In my conversations with Jean, I realized that he is one of the few people around in the "MT industry", who has deep knowledge and production use experience with all three MT paradigms. Thus, I tried to get him to share both his practical experience-based and philosophical perspectives about the three approaches. I found his comments fascinating and thought that it would be worth highlighting them separately in this post. Jean (through SYSTRAN) is unique in being one of the rare practitioners around, who has produced commercial release versions, of say French <> English MT systems, using all three MT paradigms. More if you count the SPE and NPE “hybrid” variants where more than one approach is used in a single production process.
Again in this post, I have tried as much as possible to keep Jean Senellart’s direct quotes in here to avoid any misinterpretation. My comments are in italics when they do occur within his quotes.
“The NMT approach is extremely smart to learn the language structure but is not as good at memorizing long lists of terminology as RBMT or SMT was. With RBMT, the terminology coverage was right, but the structure was clumsy – with SMT or SPE, we had an “in-between” situation where we got the illusion of fluency, but sometimes at the price of a complete mistranslation, and a strange ability to memorize huge lists but without any consideration of their linguistic nature. With NMT, the language structure is excellent, as if the neural network really deeply understands the grammar of the language – and introducing [greater] support of terminology was the missing link to the previous technologies.”
(This inability of NMT to handle large vocabulary lists is considered one of the main weakness of the technology currently. Here is another reference discussing this issue. However, it appears that SYSTRAN has developed some kind of a solution to address this issue.)
“What is interesting with NMT is it seems far more tolerant than PBSMT (Phrase-Based SMT) to noisy data. However, it does need far less data than PBSMT to learn – so we can afford to provide only data for which we know we have a good alignment quality. Regarding the domain or the quality [of MT output of] the languages, we are for the moment trying to be as broad as possible [
rather than focusing on specialized domains].”
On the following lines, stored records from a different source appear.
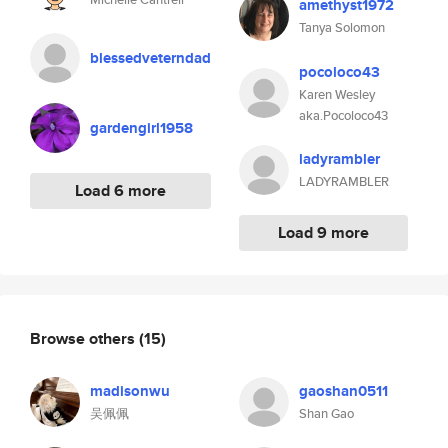
amethyst1972
Tanya Solomon
blessedveterndad
pocoloco43
Karen Wesley
aka.Pocoloco43
gardengirl1958
ladyrambler
LADYRAMBLER
Load 6 more
Load 9 more
Browse others
(15)
madisonwu
gaoshan0511
吴佩佩
Shan Gao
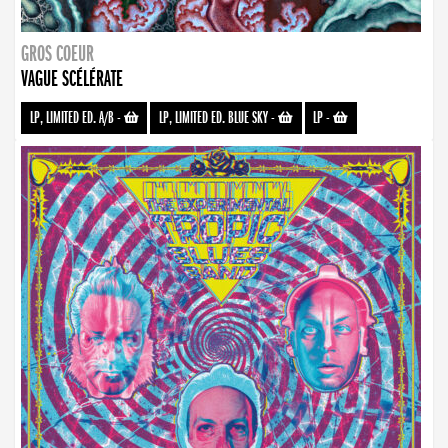
GROS COEUR
VAGUE SCÉLÉRATE
LP, LIMITED ED. A/B
-
LP, LIMITED ED. BLUE SKY
-
LP
-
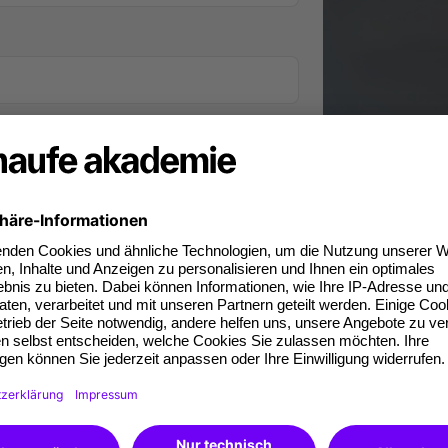
iness phone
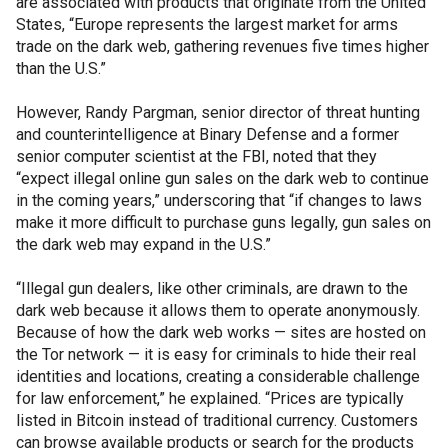
are associated with products that originate from the United
States, “Europe represents the largest market for arms
trade on the dark web, gathering revenues five times higher
than the U.S.”
However, Randy Pargman, senior director of threat hunting
and counterintelligence at Binary Defense and a former
senior computer scientist at the FBI, noted that they
“expect illegal online gun sales on the dark web to continue
in the coming years,” underscoring that “if changes to laws
make it more difficult to purchase guns legally, gun sales on
the dark web may expand in the U.S.”
“Illegal gun dealers, like other criminals, are drawn to the
dark web because it allows them to operate anonymously.
Because of how the dark web works — sites are hosted on
the Tor network — it is easy for criminals to hide their real
identities and locations, creating a considerable challenge
for law enforcement,” he explained. “Prices are typically
listed in Bitcoin instead of traditional currency. Customers
can browse available products or search for the products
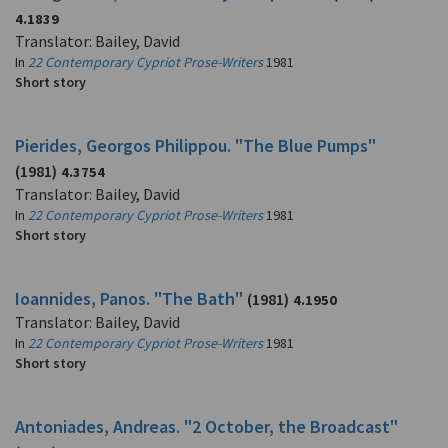
4.1839
Translator: Bailey, David
In
22 Contemporary Cypriot Prose-Writers
1981
Short story
Pierides, Georgos Philippou. "The Blue Pumps"
(1981)
4.3754
Translator: Bailey, David
In
22 Contemporary Cypriot Prose-Writers
1981
Short story
Ioannides, Panos. "The Bath"
(1981)
4.1950
Translator: Bailey, David
In
22 Contemporary Cypriot Prose-Writers
1981
Short story
Antoniades, Andreas. "2 October, the Broadcast"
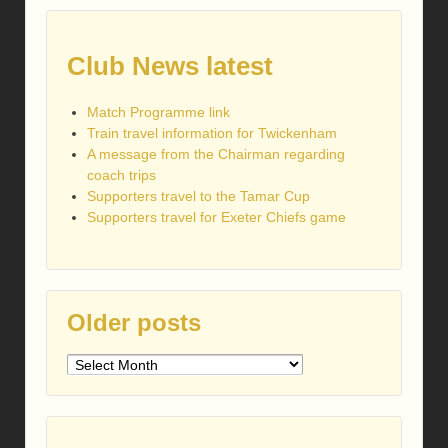
Club News latest
Match Programme link
Train travel information for Twickenham
A message from the Chairman regarding
coach trips
Supporters travel to the Tamar Cup
Supporters travel for Exeter Chiefs game
Older posts
Older
posts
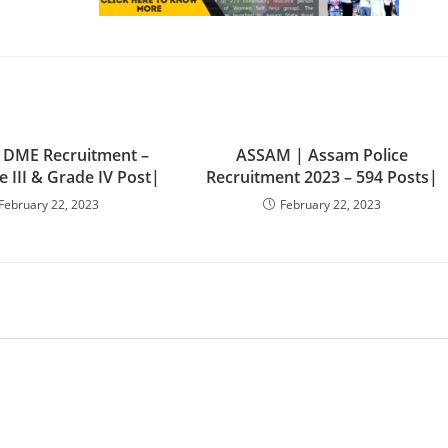
 DME Recruitment –
ASSAM | Assam Police
 III & Grade IV Post|
Recruitment 2023 – 594 Posts|
February 22, 2023
February 22, 2023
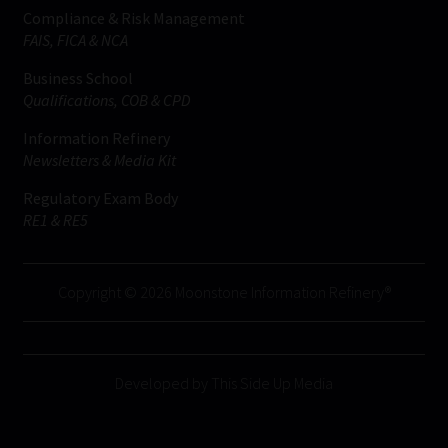
Compliance & Risk Management
FAIS, FICA & NCA
Business School
Qualifications, COB & CPD
Information Refinery
Newsletters & Media Kit
Regulatory Exam Body
RE1 & RE5
Copyright © 2026 Moonstone Information Refinery®
Developed by This Side Up Media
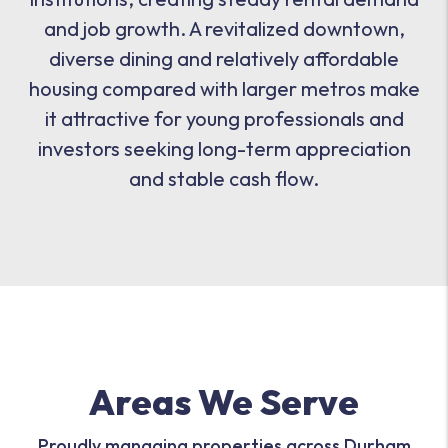
and job growth. A revitalized downtown,
diverse dining and relatively affordable
housing compared with larger metros make
it attractive for young professionals and
investors seeking long-term appreciation
and stable cash flow.
Areas We Serve
Proudly managing properties across Durham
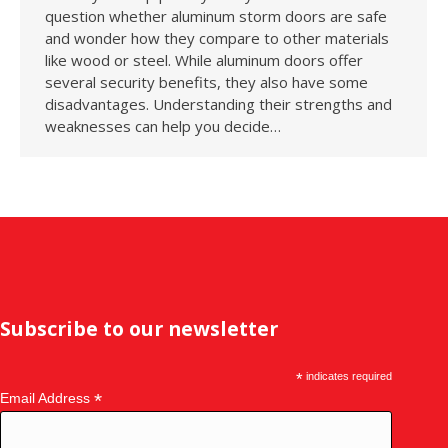
question whether aluminum storm doors are safe
and wonder how they compare to other materials
like wood or steel. While aluminum doors offer
several security benefits, they also have some
disadvantages. Understanding their strengths and
weaknesses can help you decide…
Subscribe to our newsletter
*
indicates required
*
Email Address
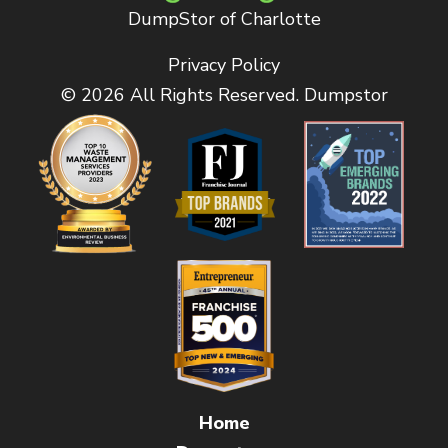
DumpStor of Charlotte
Privacy Policy
© 2026 All Rights Reserved. Dumpstor
Home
In terms of training data volume, JAS said: “This is still very empirical, but we can outperform Google or Microsoft MT on their best language pairs using only 5M translation units – and we have a very good quality (BLEU score about 45** ) for languages like EN>FR with only 1M TU. I would say we need 1/5 of the data necessary to train SMT. Also, generic translation engines like Google or Bing Translate are using billions of words for their language models, here we need probably less than 1/100th.”
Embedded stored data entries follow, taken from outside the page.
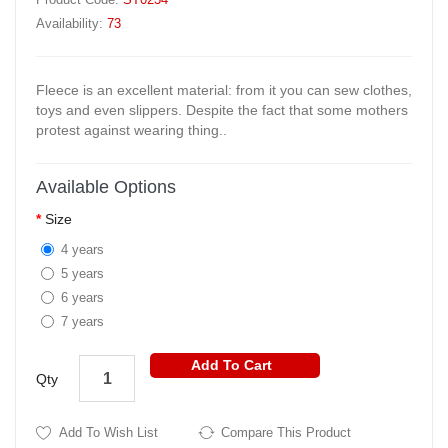
Availability:
73
Fleece is an excellent material: from it you can sew clothes,
toys and even slippers. Despite the fact that some mothers
protest against wearing thing..
Available Options
Size
4 years
5 years
6 years
7 years
Add To Cart
Qty
Add To Wish List
Compare This Product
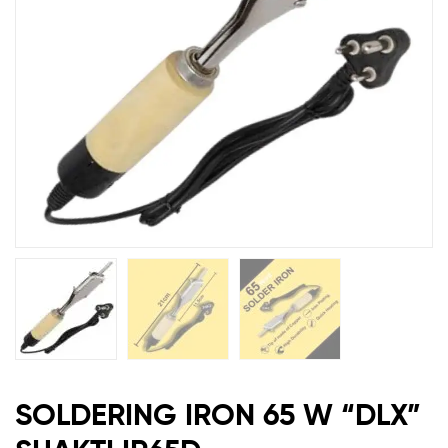
IR65D
SOLDERING IRON 65 W “DLX”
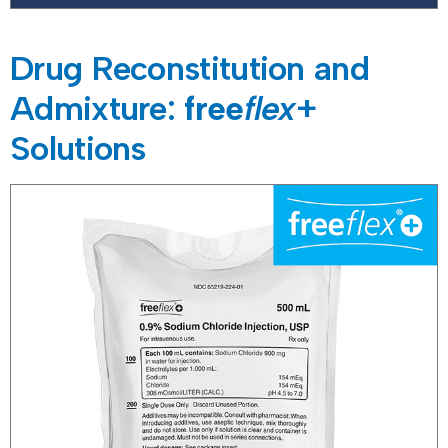
Drug Reconstitution and
Admixture:
free
flex
+
Solutions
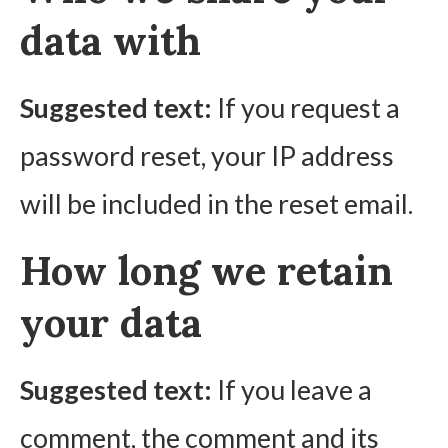
data with
Suggested text:
If you request a
password reset, your IP address
will be included in the reset email.
How long we retain
your data
Suggested text:
If you leave a
comment, the comment and its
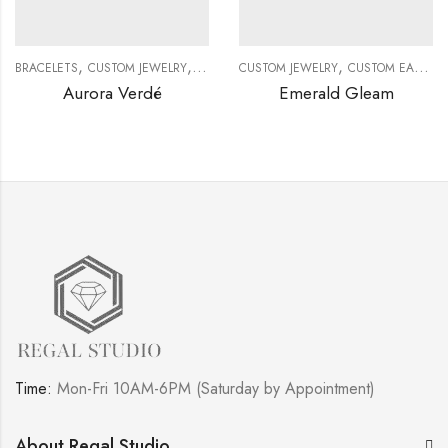
,
,
,
,
BRACELETS
CUSTOM JEWELRY
DIAMOND BRACELETS
CUSTOM JEWELRY
GEMSTONE BRACELE
CUSTOM EARRINGS
Aurora Verdé
Emerald Gleam
Time:
Mon-Fri 10AM-6PM (Saturday by Appointment)
About Regal Studio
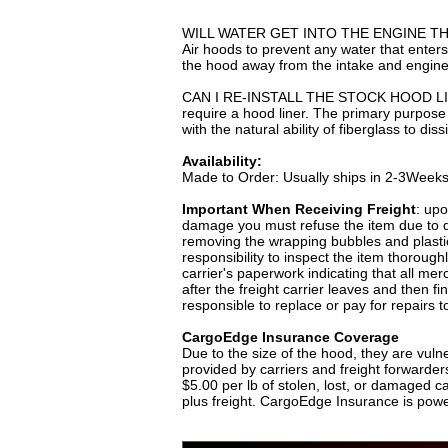
WILL WATER GET INTO THE ENGINE THRO
Air hoods to prevent any water that enters 
the hood away from the intake and engine
CAN I RE-INSTALL THE STOCK HOOD LINER
require a hood liner. The primary purpose 
with the natural ability of fiberglass to d
Availability:
Made to Order: Usually ships in 2-3Week
Important When Receiving Freight
: upo
damage you must refuse the item due to da
removing the wrapping bubbles and plastics
responsibility to inspect the item thorough
carrier's paperwork indicating that all me
after the freight carrier leaves and then 
responsible to replace or pay for repairs t
CargoEdge Insurance Coverage
Due to the size of the hood, they are vuln
provided by carriers and freight forwarders
$5.00 per lb of stolen, lost, or damaged 
plus freight. CargoEdge Insurance is pow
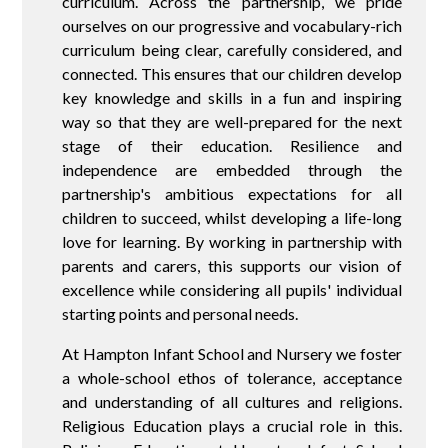
curriculum. Across the partnership, we pride
ourselves on our progressive and vocabulary-rich
curriculum being clear, carefully considered, and
connected. This ensures that our children develop
key knowledge and skills in a fun and inspiring
way so that they are well-prepared for the next
stage of their education. Resilience and
independence are embedded through the
partnership's ambitious expectations for all
children to succeed, whilst developing a life-long
love for learning. By working in partnership with
parents and carers, this supports our vision of
excellence while considering all pupils' individual
starting points and personal needs.
At Hampton Infant School and Nursery we foster
a whole-school ethos of tolerance, acceptance
and understanding of all cultures and religions.
Religious Education plays a crucial role in this.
(**I think it bears saying that I fully expect that the BLEU here is measured with great care and competence, unlike what we see so often with Moses practitioners and LSPs in general who assume scores of 75+ are needed for the technology to be usable.
The ability of the new MT technology to improve rapidly with small amounts of good quality training data and small amounts of corrective feedback suggests that we may be approaching new thresholds in the use of MT for professional use.)
“RBMT, fundamentally (unlike the other two), has an ulterior motive: it attempts to describe the actual translation process. And by doing that, it has been trying to solve a far more complicated challenge than just machine translation; it tries to decompose [and deconstruct and analyze] and explain how a translation is produced. I still believe that this goal is the ultimate goal of any [automated translation] system. For many applications, in particular, language learning, but also for post-editing, the [automated ] system would be far more valuable if it could produce not only the translation but also explain the translation.”
“In addition, RBMT systems are facing three main limitations in language [modeling] which are:
1) the intrinsic ambiguity of language for a machine, which is not the same for a human who has access to meaning [and a sense for the underlying semantics],
2) the exception-based grammar system, and
3) the huge, contextual and always expanding volume of terminology units.”
“Technically, RBMT systems might have different levels of complexity depending on the linguistic formalism being used, making it hard to compare with the others (SMT, NMT), so I would rather say that one of the main reasons for the limitations of a pure RBMT system lies in its [higher reaching] goal. The fact is that fully describing a language is a very complicated matter, and there is no language today for which we can claim a full linguistic description.”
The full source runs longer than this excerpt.